[Stored data entries]

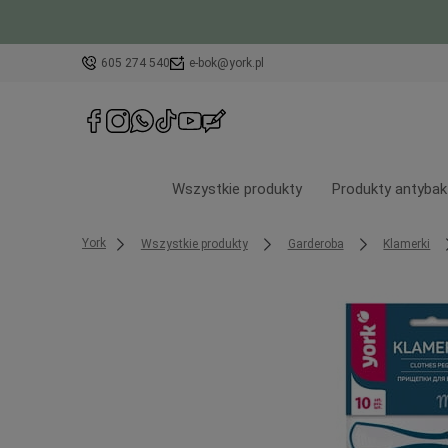
605 274 540
e-bok@york.pl
Wszystkie produkty
Produkty antybak
York
Wszystkie produkty
Garderoba
Klamerki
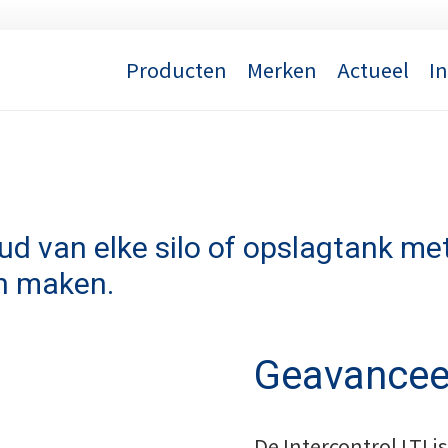
Producten
Merken
Actueel
I
ud van elke silo of opslagtank m
en maken.
Geavanceer
De Intercontrol LTI i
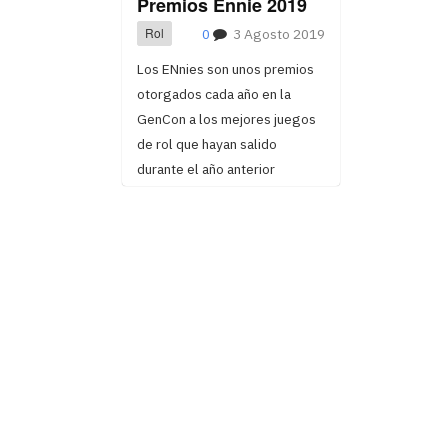
Premios Ennie 2019
Rol
0
3 Agosto 2019
Los ENnies son unos premios
otorgados cada año en la
GenCon a los mejores juegos
de rol que hayan salido
durante el año anterior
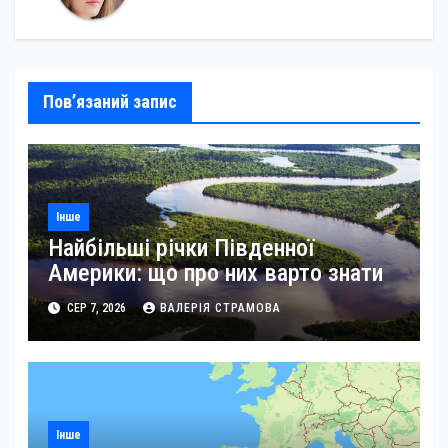
Пов’язаний запис
Інше
Найбільші річки Південної
Америки: що про них варто знати
СЕР 7, 2026
ВАЛЕРІЯ СТРАМОВА
Інше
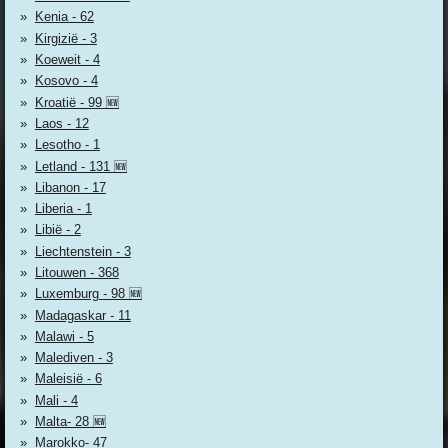
Kenia - 62
Kirgizië - 3
Koeweit - 4
Kosovo - 4
Kroatië - 99 🆕
Laos - 12
Lesotho - 1
Letland - 131 🆕
Libanon - 17
Liberia - 1
Libië - 2
Liechtenstein - 3
Litouwen - 368
Luxemburg - 98 🆕
Madagaskar - 11
Malawi - 5
Malediven - 3
Maleisië - 6
Mali - 4
Malta- 28 🆕
Marokko- 47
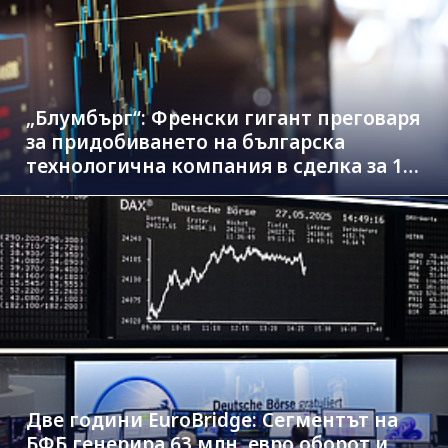
„Блумбърг“: Френски гигант преговаря
за придобиването на българска
технологична компания в сделка за 1.3
млрд. евро
Две години EuroBridge: Сегментът на
БФБ генерира 63 млн. евро оборот и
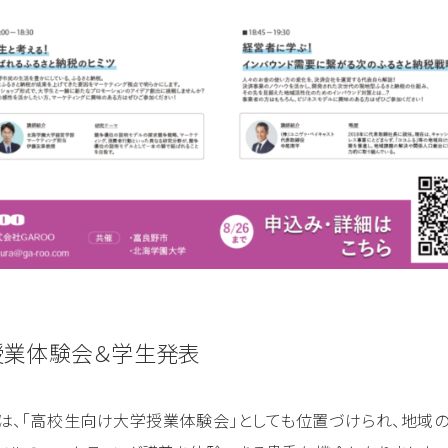
授業体験会＆学生発表
は、「高校生向け大学授業体験会」としても位置づけられ、地域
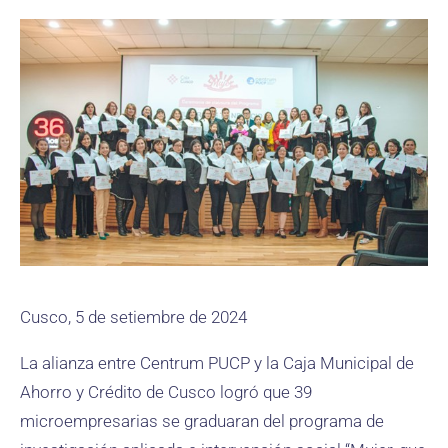
Cusco, 5 de setiembre de 2024
La alianza entre Centrum PUCP y la Caja Municipal de
Ahorro y Crédito de Cusco logró que 39
microempresarias se graduaran del programa de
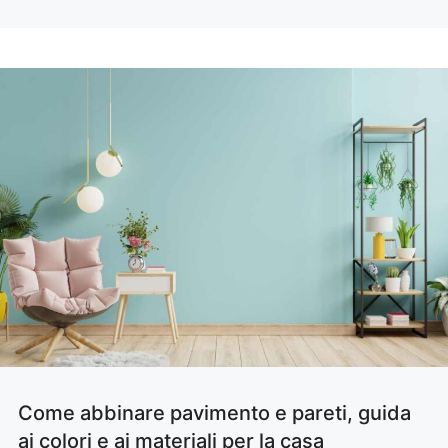
Come abbinare pavimento e pareti, guida
ai colori e ai materiali per la casa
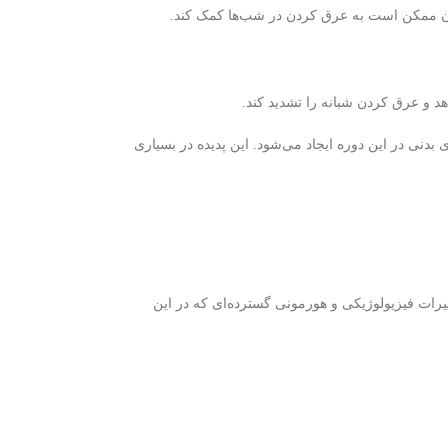
وزن ممکن است به عرق کردن در شب‌ها کمک کند.
 و عرق کردن شبانه را تشدید کند.
 بدنی در این دوره ایجاد می‌شود. این پدیده در بسیاری
ییرات فیزیولوژیکی و هورمونی گسترده‌ای که در این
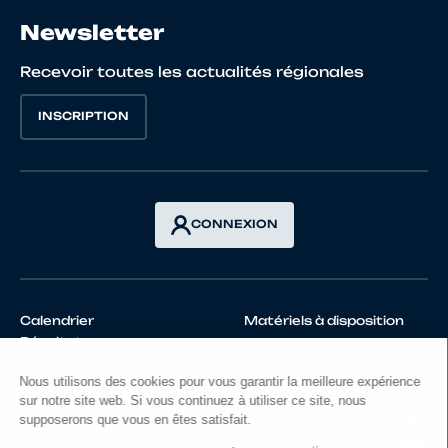
Newsletter
Recevoir toutes les actualités régionales
INSCRIPTION
CONNEXION
Calendrier
Matériels à disposition
Résultats
Mentions légales
Politique de confidentialités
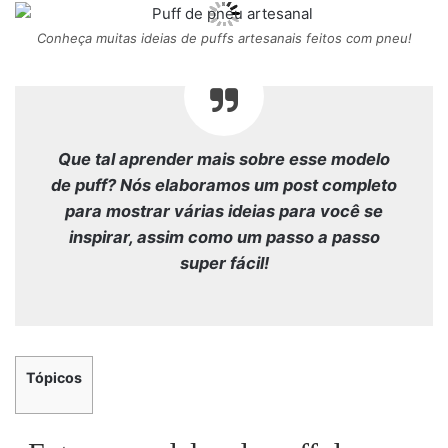
Conheça muitas ideias de puffs artesanais feitos com pneu!
Que tal aprender mais sobre esse modelo
de puff? Nós elaboramos um post completo
para mostrar várias ideias para você se
inspirar, assim como um passo a passo
super fácil!
Tópicos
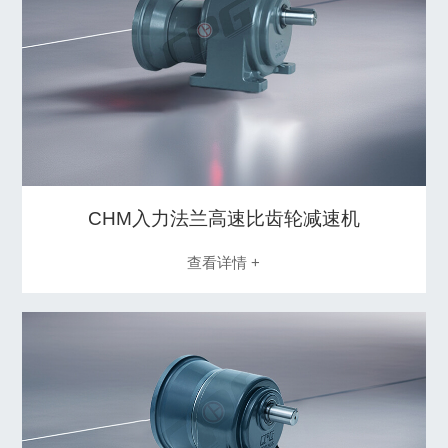
CHM入力法兰高速比齿轮减速机
查看详情 +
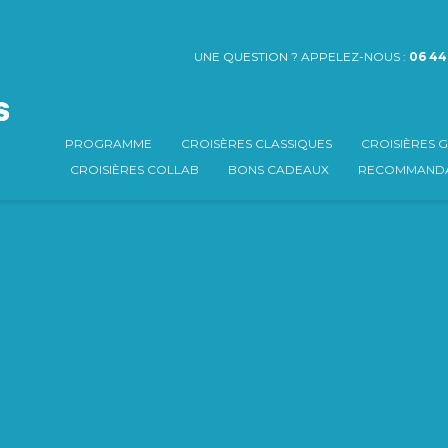
UNE QUESTION ? APPELEZ-NOUS :
06 44
PROGRAMME
CROISÈRES CLASSIQUES
CROISIÈRES
CROISIÈRES COLLAB
BONS CADEAUX
RECOMMANDA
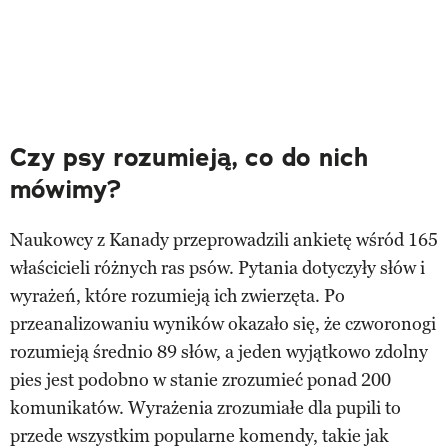
Czy psy rozumieją, co do nich
mówimy?
Naukowcy z Kanady przeprowadzili ankietę wśród 165
właścicieli różnych ras psów. Pytania dotyczyły słów i
wyrażeń, które rozumieją ich zwierzęta. Po
przeanalizowaniu wyników okazało się, że czworonogi
rozumieją średnio 89 słów, a jeden wyjątkowo zdolny
pies jest podobno w stanie zrozumieć ponad 200
komunikatów. Wyrażenia zrozumiałe dla pupili to
przede wszystkim popularne komendy, takie jak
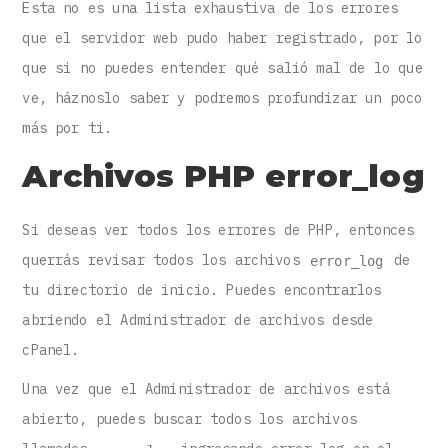
Esta no es una lista exhaustiva de los errores
que el servidor web pudo haber registrado, por lo
que si no puedes entender qué salió mal de lo que
ve, háznoslo saber y podremos profundizar un poco
más por ti.
Archivos PHP error_log
Si deseas ver todos los errores de PHP, entonces
querrás revisar todos los archivos
de
error_log
tu directorio de inicio. Puedes encontrarlos
abriendo el Administrador de archivos desde
cPanel.
Una vez que el Administrador de archivos está
abierto, puedes buscar todos los archivos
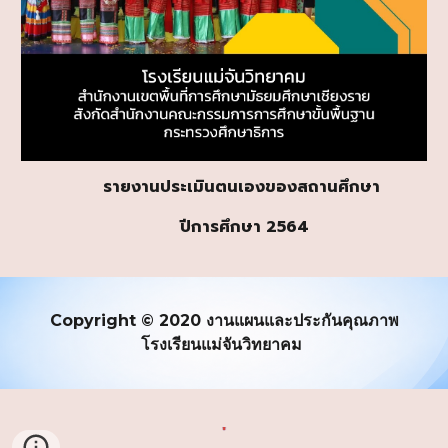
รายงานประเมินตนเองของสถานศึกษา
ปีการศึกษา 256
4
Copyright © 20
20
งานแผนและประกันคุณภาพ
โรงเรียนแม่จันวิทยาคม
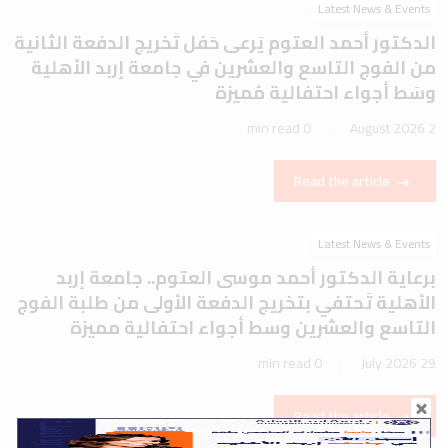
Latest News & Events
الدكتور أحمد العتوم يَرعى حَفل تَخريج الدفعة الثانية
من الفوج التاسع والعشرين في جامعة إربد الأهلية
وسَط أجواء احتفالية مُميزة
0 min read
2 August 2026
Read the article
Latest News & Events
برعاية الدكتور أحمد موسى العتوم.. جامعة إربد
الأهلية تَحتفي بتخريج الدفعة الأولى من طلبة الفوج
التاسع والعشرين وسط أجواء احتفالية مميزة
0 min read
29 July 2026
Read the article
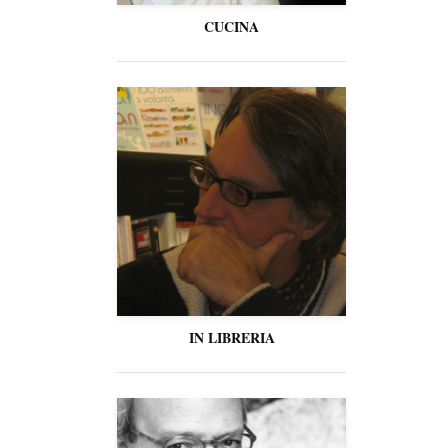
CUCINA
IN LIBRERIA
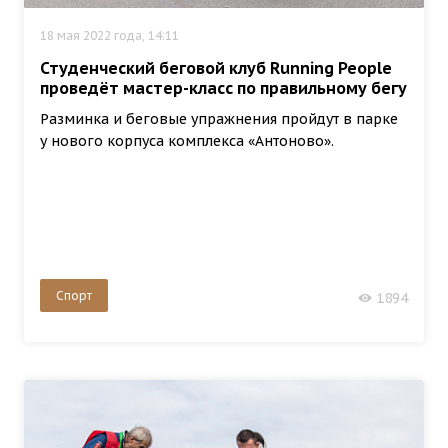
18 мая 2022 года, 14:11
Студенческий беговой клуб Running People
проведёт мастер-класс по правильному бегу
Разминка и беговые упражнения пройдут в парке
у нового корпуса комплекса «Антоново».
Спорт
1894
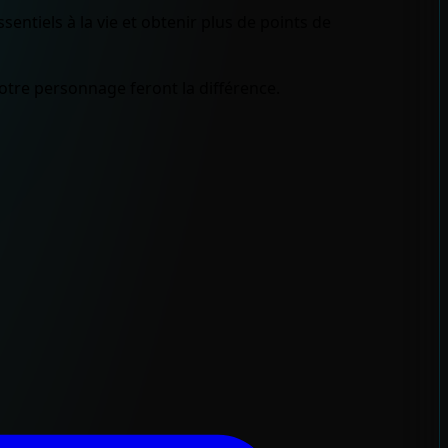
ntiels à la vie et obtenir plus de points de
otre personnage feront la différence.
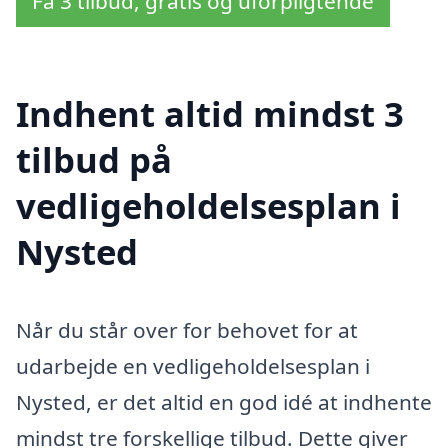
Få 3 tilbud, gratis og uforpligtende
Indhent altid mindst 3
tilbud på
vedligeholdelsesplan i
Nysted
Når du står over for behovet for at
udarbejde en vedligeholdelsesplan i
Nysted, er det altid en god idé at indhente
mindst tre forskellige tilbud. Dette giver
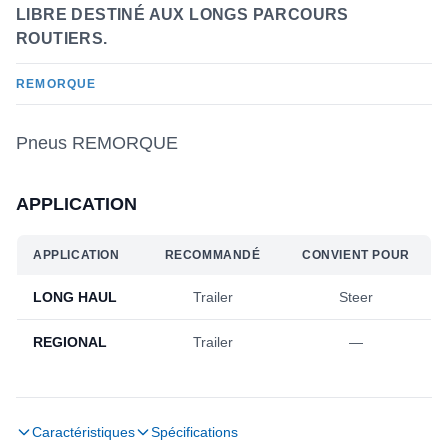
LIBRE DESTINÉ AUX LONGS PARCOURS
ROUTIERS.
REMORQUE
Pneus REMORQUE
APPLICATION
APPLICATION
RECOMMANDÉ
CONVIENT POUR
LONG HAUL
Trailer
Steer
REGIONAL
Trailer
—
Caractéristiques
Spécifications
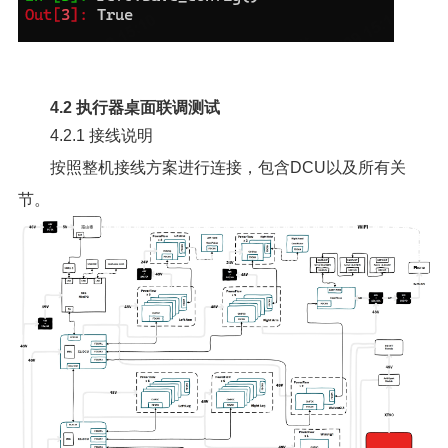
4.2 执行器桌面联调测试
4.2.1 接线说明
按照整机接线方案进行连接，包含DCU以及所有关
节。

__How to complete this task__. Reproduce only the lines running from the beginning of the entries above to the line holding "de rol que hayan salido", inclusive. Pictures stay out of the copy.

__Output of the exercise__.
605 274 540
e-bok@york.pl
Wszystkie produkty
Produkty antybak
York
Wszystkie produkty
Garderoba
Klamerki
Producten
Merken
Actueel
I
ud van elke silo of opslagtank m
en maken.
Geavanceer
De Intercontrol LTI i
Premios Ennie 2019
Rol
0
3 Agosto 2019
Los ENnies son unos premios
otorgados cada año en la
GenCon a los mejores juegos
de rol que hayan salido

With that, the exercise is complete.